BRIEFING.147(2007.08.02)

取引事例比較法における直接比準の活用を(3)

前回前々回で、以下の2つについて説明した。

T直接比準・・・・・・・・・・・・・個別的要因重視
U間接比準(3段階比準)・・地域要因重視

Uの主たる目的は、近隣地域の価格水準を求めることと言うべきであって、採用する取引事例は近隣地域の類似地域から収集するべきである。

そして、なるべく個別性の高くない事例を採用すべきである。

前回の分譲マンション用地の例で言えば、対象不動産が分譲マンション用地であることはとりあえず忘れ、近隣地域の類似地域から、その地域においてできるだけ標準的な画地の事例を収集することになる。

この場合、地域の類似性よりも対象不動産の類似性を重視して分譲マンション用地の事例を選択することは、不要であるばかりでなく、誤差を大きくする原因になる。標準化補正が難しくなってしまうからである。

一方、Tの目的は、対象不動産の価格のみを求めることと言うべきであって、採用する取引事例は地域の類似性にこだわらず、対象不動産との類似性に着目して収集するべきである。

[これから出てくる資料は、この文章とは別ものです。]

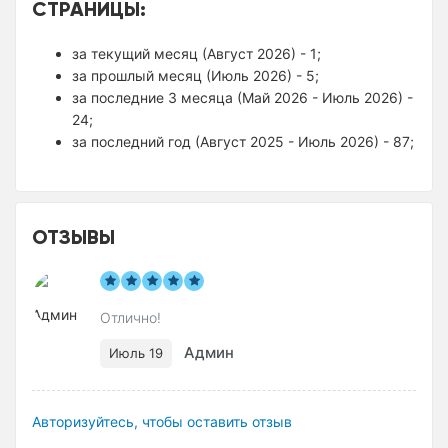
СТРАНИЦЫ:
за текущий месяц (Август 2026) - 1;
за прошлый месяц (Июль 2026) - 5;
за последние 3 месяца (Май 2026 - Июль 2026) -
24;
за последний год (Август 2025 - Июль 2026) - 87;
ОТЗЫВЫ
Отлично!
Админ
Июль 19
Авторизуйтесь, чтобы оставить отзыв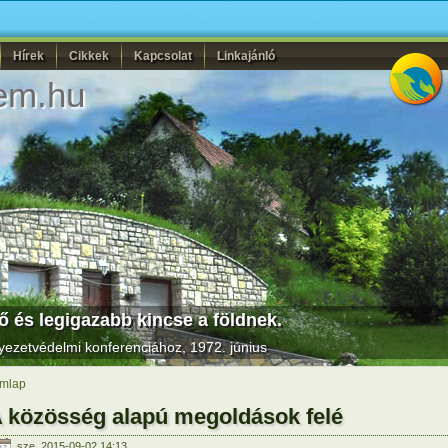
Hírek
Cikkek
Kapcsolat
Linkajánló
em.hu
 és legigazabb kincse a földnek.
yezetvédelmi konferenciához, 1972. június
mlap
 közösség alapú megoldások felé
sze, 2015-09-02 14:13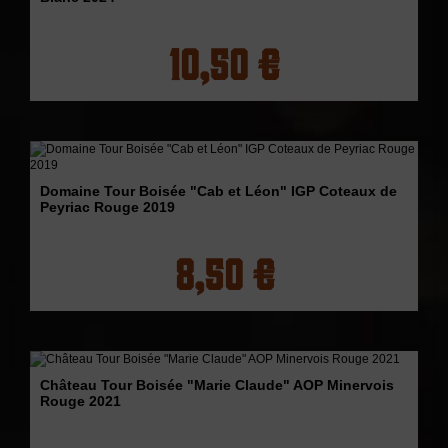
10,50 €
Domaine Tour Boisée "Cab et Léon" IGP Coteaux de
Peyriac Rouge 2019
8,50 €
Château Tour Boisée "Marie Claude" AOP Minervois
Rouge 2021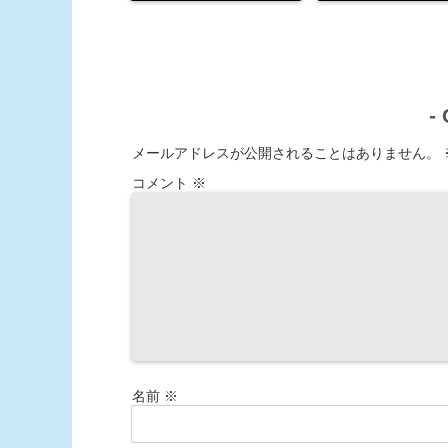
-
メールアドレスが公開されることはありません。
コメント
※
名前
※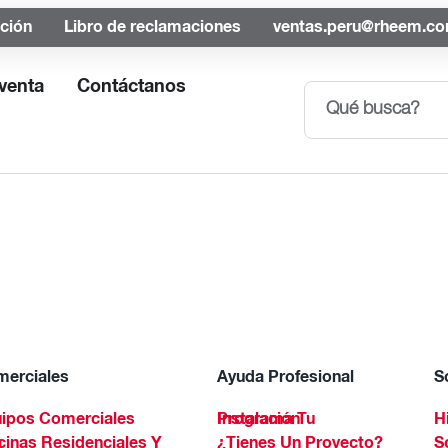
ación
Libro de reclamaciones
ventas.peru@rheem.c
venta
Contáctanos
erciales
Ayuda Profesional
S
ipos Comerciales
Programa Tu Instalación
H
Spa
¿Tienes Un Proyecto?
S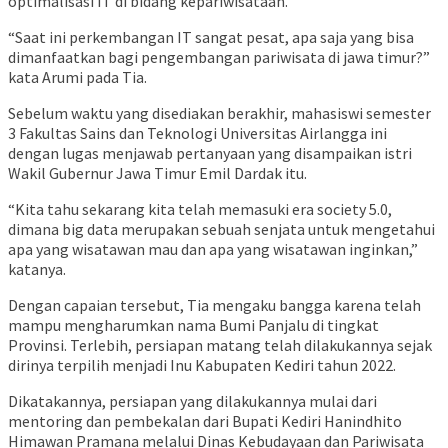
optimalisasi IT di bidang kepariwisataan.
“Saat ini perkembangan IT sangat pesat, apa saja yang bisa
dimanfaatkan bagi pengembangan pariwisata di jawa timur?”
kata Arumi pada Tia.
Sebelum waktu yang disediakan berakhir, mahasiswi semester
3 Fakultas Sains dan Teknologi Universitas Airlangga ini
dengan lugas menjawab pertanyaan yang disampaikan istri
Wakil Gubernur Jawa Timur Emil Dardak itu.
“Kita tahu sekarang kita telah memasuki era society 5.0,
dimana big data merupakan sebuah senjata untuk mengetahui
apa yang wisatawan mau dan apa yang wisatawan inginkan,”
katanya.
Dengan capaian tersebut, Tia mengaku bangga karena telah
mampu mengharumkan nama Bumi Panjalu di tingkat
Provinsi. Terlebih, persiapan matang telah dilakukannya sejak
dirinya terpilih menjadi Inu Kabupaten Kediri tahun 2022.
Dikatakannya, persiapan yang dilakukannya mulai dari
mentoring dan pembekalan dari Bupati Kediri Hanindhito
Himawan Pramana melalui Dinas Kebudayaan dan Pariwisata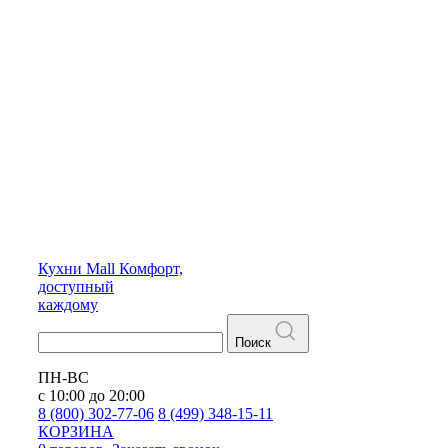
Кухни
Mall
Комфорт,
доступный
каждому
Поиск
ПН-ВС
с 10:00 до 20:00
8 (800) 302-77-06
8 (499) 348-15-11
КОРЗИНА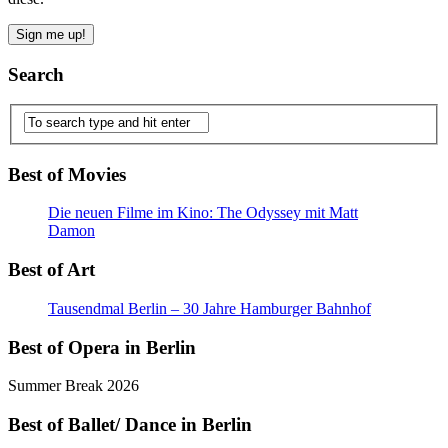
Search
Best of Movies
Die neuen Filme im Kino: The Odyssey mit Matt
Damon
Best of Art
Tausendmal Berlin – 30 Jahre Hamburger Bahnhof
Best of Opera in Berlin
Summer Break 2026
Best of Ballet/ Dance in Berlin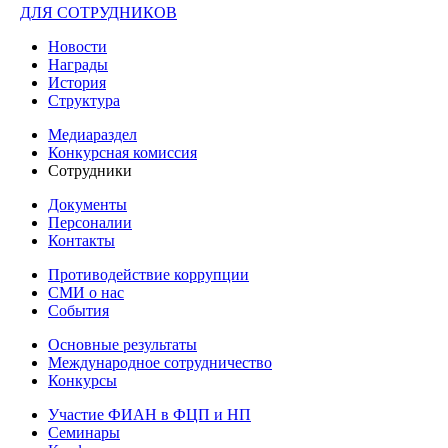
ДЛЯ СОТРУДНИКОВ
Новости
Награды
История
Структура
Медиараздел
Конкурсная комиссия
Сотрудники
Документы
Персоналии
Контакты
Противодействие коррупции
СМИ о нас
События
Основные результаты
Международное сотрудничество
Конкурсы
Участие ФИАН в ФЦП и НП
Семинары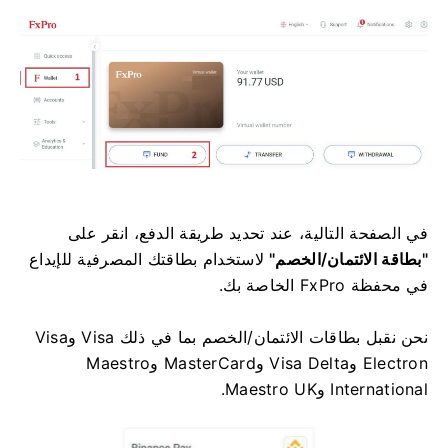
في الصفحة التالية، عند تحديد طريقة الدفع، انقر على
"بطاقة الائتمان/الخصم"
لاستخدام بطاقتك المصرفية للإيداع
في محفظة FxPro الخاصة بك.
نحن نقبل بطاقات الائتمان/الخصم بما في ذلك Visa وVisa
Electron وVisa Delta وMasterCard وMaestro
International وMaestro UK.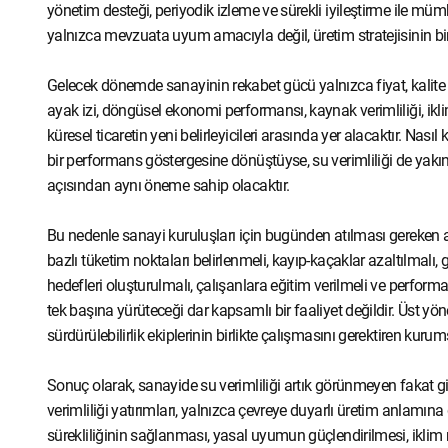
yönetim desteği, periyodik izleme ve sürekli iyileştirme ile müm
yalnızca mevzuata uyum amacıyla değil, üretim stratejisinin bir
Gelecek dönemde sanayinin rekabet gücü yalnızca fiyat, kalite v
ayak izi, döngüsel ekonomi performansı, kaynak verimliliği, ikli
küresel ticaretin yeni belirleyicileri arasında yer alacaktır. Nas
bir performans göstergesine dönüştüyse, su verimliliği de yakın
açısından aynı öneme sahip olacaktır.
Bu nedenle sanayi kuruluşları için bugünden atılması gereken ad
bazlı tüketim noktaları belirlenmeli, kayıp-kaçaklar azaltılmalı, 
hedefleri oluşturulmalı, çalışanlara eğitim verilmeli ve performa
tek başına yürüteceği dar kapsamlı bir faaliyet değildir. Üst yöne
sürdürülebilirlik ekiplerinin birlikte çalışmasını gerektiren kur
Sonuç olarak, sanayide su verimliliği artık görünmeyen fakat gide
verimliliği yatırımları, yalnızca çevreye duyarlı üretim anlamın
sürekliliğinin sağlanması, yasal uyumun güçlendirilmesi, iklim ri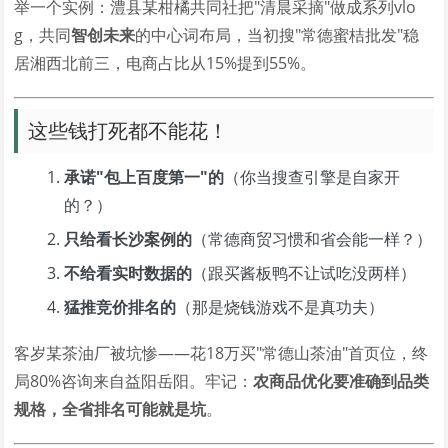
举一个实例：澧县某柑橘共同社把"清晨采摘"做成系列vlo
g，共同
智创未来
的中心词布局，当初搜"常德蜜桔批发"稳
居湘西北前三，电商占比从15%提到55%。
这些钱打死都不能花！
承诺"包上百度第一"的
（你当搜查引擎是自家开
的？）
只给看长沙案例的
（常德商贸习惯和省会能一样？）
不给看实时数据的
（跟买酱板鸭不让试吃没两样）
猛推竞价排名的
（那是烧钱游戏不是真功夫）
客岁某茶油厂被坑惨——花18万买"常德山茶油"首页位，终
局80%咨询来自益阳岳阳。牢记：
农商品优化要准确到品类
规格，全省排名可能就是坑
。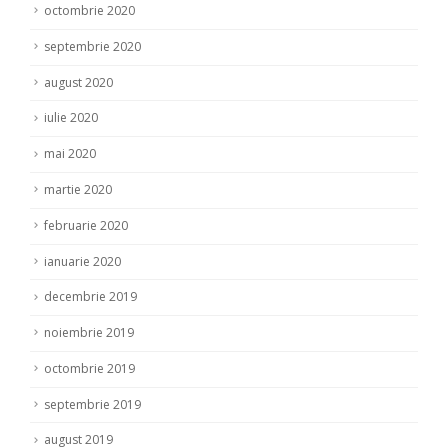
octombrie 2020
septembrie 2020
august 2020
iulie 2020
mai 2020
martie 2020
februarie 2020
ianuarie 2020
decembrie 2019
noiembrie 2019
octombrie 2019
septembrie 2019
august 2019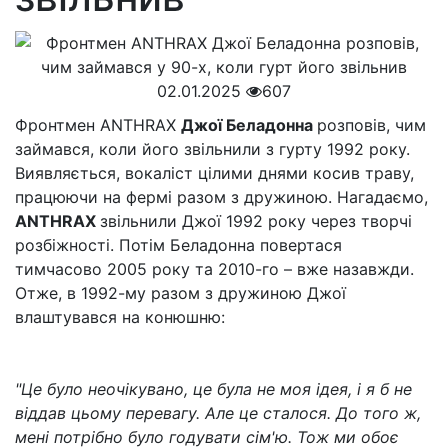
02.01.2025
607
Фронтмен ANTHRAX
Джої Беладонна
розповів, чим
займався, коли його звільнили з гурту 1992 року.
Виявляється, вокаліст цілими днями косив траву,
працюючи на фермі разом з дружиною. Нагадаємо,
ANTHRAX
звільнили Джої 1992 року через творчі
розбіжності. Потім Беладонна повертася
тимчасово 2005 року та 2010-го – вже назавжди.
Отже, в 1992-му разом з дружиною Джої
влаштувався на конюшню:
"Це було неочікувано, це була не моя ідея, і я б не
віддав цьому перевагу. Але це сталося. До того ж,
мені потрібно було годувати сім'ю. Тож ми обоє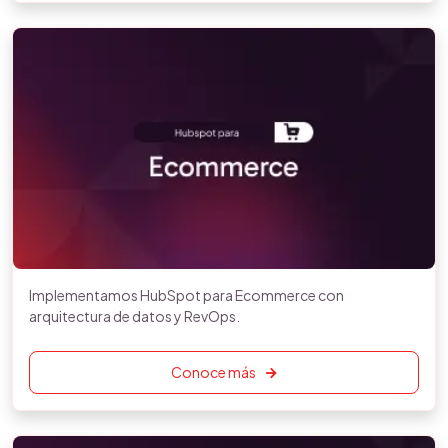
Implementamos HubSpot para Ecommerce con
arquitectura de datos y RevOps.
Conoce más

前回の分譲マンション用地の例で言えば、近隣が工業地域か一戸建住宅地域かはとりあえず忘れ、マンション用地の事例を収集することになる。

さて、それぞれの欠点は次の通り。

T.地域の特性が異なれば、特定の不動産どうしの直接の価格の比較が難しい。
U.誤差が積み重なる可能性がある上、異なる用途の事例採用に違和感がある。

この両者の欠点を補う折衷法として、Uの形式をとりつつ対象不動産との類似性の高い事例を採用する、という方法が指摘されている。

確かにこれで前述の「違和感」は払拭される。しかし理論的には標準化補正が困難になり誤差が大きくなってしまうという欠点が生じ、理論的には首肯しかねると言わざるを得ない。